===== Supplied data
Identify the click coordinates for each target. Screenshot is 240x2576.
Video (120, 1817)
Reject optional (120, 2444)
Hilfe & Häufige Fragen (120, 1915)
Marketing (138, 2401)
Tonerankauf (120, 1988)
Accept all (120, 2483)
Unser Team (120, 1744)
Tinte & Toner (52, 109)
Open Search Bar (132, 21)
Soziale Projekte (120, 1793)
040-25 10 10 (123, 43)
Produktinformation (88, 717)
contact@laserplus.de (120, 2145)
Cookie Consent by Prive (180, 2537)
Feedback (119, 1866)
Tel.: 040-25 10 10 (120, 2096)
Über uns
==========
[About this task] Copy each entry exactly. Omit none.

[Output below]
Identify the click coordinates for each target. Screenshot is 240x2576.
Video (120, 1817)
Reject optional (120, 2444)
Hilfe & Häufige Fragen (120, 1915)
Marketing (138, 2401)
Tonerankauf (120, 1988)
Accept all (120, 2483)
Unser Team (120, 1744)
Tinte & Toner (52, 109)
Open Search Bar (132, 21)
Soziale Projekte (120, 1793)
040-25 10 10 (123, 43)
Produktinformation (88, 717)
contact@laserplus.de (120, 2145)
Cookie Consent by Prive (180, 2537)
Feedback (119, 1866)
Tel.: 040-25 10 10 (120, 2096)
Über uns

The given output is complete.